### Input material
+++
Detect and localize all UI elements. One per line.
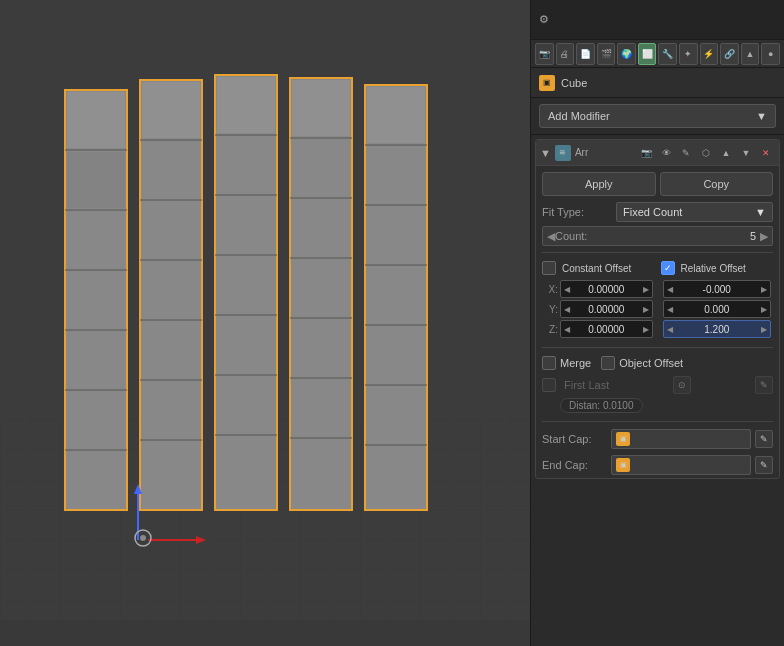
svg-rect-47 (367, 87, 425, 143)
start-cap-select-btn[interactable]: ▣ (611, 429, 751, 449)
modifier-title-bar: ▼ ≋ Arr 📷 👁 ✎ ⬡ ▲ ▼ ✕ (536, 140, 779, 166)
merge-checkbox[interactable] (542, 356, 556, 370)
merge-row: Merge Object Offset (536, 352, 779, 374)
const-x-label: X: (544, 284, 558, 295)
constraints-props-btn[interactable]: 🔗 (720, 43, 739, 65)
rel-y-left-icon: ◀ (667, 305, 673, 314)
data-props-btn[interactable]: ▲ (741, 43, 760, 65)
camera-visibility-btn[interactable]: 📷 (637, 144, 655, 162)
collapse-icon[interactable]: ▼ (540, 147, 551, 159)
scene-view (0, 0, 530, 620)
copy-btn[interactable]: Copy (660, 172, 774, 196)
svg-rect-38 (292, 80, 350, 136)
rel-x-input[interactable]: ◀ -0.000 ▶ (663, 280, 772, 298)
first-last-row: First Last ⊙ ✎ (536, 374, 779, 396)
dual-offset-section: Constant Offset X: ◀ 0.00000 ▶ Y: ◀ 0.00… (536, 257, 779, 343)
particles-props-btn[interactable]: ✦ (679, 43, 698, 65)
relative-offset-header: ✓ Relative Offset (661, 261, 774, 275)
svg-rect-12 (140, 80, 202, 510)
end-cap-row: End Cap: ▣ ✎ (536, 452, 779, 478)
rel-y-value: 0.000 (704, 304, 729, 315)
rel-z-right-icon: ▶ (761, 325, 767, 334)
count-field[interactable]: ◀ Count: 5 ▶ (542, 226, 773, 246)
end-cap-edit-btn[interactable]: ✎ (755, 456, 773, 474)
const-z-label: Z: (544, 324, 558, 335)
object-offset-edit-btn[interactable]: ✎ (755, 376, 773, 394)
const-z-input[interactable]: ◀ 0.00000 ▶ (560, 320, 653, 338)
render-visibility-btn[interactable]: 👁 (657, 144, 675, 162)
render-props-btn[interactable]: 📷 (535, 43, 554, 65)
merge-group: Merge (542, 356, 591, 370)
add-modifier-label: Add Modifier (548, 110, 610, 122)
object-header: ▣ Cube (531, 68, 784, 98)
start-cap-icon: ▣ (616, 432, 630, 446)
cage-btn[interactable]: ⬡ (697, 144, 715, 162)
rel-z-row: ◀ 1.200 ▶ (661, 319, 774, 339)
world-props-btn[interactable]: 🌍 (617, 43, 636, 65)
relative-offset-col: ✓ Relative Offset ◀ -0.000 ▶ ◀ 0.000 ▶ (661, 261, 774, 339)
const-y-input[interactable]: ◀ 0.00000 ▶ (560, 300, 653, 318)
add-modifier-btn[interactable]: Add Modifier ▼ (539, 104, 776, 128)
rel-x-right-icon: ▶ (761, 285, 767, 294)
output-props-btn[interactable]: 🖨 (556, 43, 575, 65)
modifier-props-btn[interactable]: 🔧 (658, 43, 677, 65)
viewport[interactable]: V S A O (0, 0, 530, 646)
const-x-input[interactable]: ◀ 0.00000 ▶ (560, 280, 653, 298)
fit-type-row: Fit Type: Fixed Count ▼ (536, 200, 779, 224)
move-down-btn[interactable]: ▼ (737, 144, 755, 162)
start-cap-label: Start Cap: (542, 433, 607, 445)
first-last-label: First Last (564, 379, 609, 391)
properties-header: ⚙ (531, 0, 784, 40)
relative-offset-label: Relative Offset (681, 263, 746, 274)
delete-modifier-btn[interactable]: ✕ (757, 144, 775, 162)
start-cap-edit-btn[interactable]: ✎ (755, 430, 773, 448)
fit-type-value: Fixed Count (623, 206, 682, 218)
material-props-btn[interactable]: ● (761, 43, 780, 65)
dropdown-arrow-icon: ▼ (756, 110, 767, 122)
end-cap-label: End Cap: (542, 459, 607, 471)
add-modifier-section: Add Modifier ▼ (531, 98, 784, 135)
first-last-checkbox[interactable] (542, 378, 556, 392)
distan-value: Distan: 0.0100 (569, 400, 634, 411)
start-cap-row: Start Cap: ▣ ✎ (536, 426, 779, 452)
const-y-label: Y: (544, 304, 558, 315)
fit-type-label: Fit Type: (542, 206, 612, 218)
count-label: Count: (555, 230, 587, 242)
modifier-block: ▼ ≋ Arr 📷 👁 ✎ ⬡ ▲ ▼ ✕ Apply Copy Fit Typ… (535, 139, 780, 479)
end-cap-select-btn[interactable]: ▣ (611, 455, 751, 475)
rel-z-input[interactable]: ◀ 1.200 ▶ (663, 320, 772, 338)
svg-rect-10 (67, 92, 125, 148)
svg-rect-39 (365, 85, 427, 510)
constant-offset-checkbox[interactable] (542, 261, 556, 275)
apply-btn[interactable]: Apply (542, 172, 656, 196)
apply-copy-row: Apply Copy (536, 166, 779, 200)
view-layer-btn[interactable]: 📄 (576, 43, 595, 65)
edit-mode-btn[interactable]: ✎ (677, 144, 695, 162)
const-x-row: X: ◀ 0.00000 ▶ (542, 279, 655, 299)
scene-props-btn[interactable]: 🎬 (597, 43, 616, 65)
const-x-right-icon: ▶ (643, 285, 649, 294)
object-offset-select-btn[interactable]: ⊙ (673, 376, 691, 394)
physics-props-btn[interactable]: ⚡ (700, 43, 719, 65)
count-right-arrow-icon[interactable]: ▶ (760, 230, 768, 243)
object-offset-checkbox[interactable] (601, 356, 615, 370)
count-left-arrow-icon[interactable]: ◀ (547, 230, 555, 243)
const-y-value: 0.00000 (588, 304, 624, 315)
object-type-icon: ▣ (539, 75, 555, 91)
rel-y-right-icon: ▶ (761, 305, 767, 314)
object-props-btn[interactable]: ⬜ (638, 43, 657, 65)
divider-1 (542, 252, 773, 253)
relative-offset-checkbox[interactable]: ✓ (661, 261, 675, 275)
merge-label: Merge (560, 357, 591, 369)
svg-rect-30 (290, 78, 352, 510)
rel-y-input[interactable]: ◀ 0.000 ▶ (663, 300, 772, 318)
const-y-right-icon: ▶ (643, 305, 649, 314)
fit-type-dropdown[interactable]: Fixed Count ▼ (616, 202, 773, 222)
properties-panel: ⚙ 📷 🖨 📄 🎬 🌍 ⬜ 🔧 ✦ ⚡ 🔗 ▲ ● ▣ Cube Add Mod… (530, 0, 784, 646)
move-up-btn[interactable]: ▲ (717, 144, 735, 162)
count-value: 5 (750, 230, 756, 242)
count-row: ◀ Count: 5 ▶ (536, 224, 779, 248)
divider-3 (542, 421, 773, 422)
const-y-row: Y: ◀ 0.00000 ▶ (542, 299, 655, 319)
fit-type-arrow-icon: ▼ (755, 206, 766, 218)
+++
Using the word "modifier" as the filter, copy each matching line from the material.

### Response
modifier-title-bar: ▼ ≋ Arr 📷 👁 ✎ ⬡ ▲ ▼ ✕ (536, 140, 779, 166)
add-modifier-label: Add Modifier (548, 110, 610, 122)
add-modifier-btn[interactable]: Add Modifier ▼ (539, 104, 776, 128)
modifier-props-btn[interactable]: 🔧 (658, 43, 677, 65)
delete-modifier-btn[interactable]: ✕ (757, 144, 775, 162)
add-modifier-section: Add Modifier ▼ (531, 98, 784, 135)
modifier-block: ▼ ≋ Arr 📷 👁 ✎ ⬡ ▲ ▼ ✕ Apply Copy Fit Typ… (535, 139, 780, 479)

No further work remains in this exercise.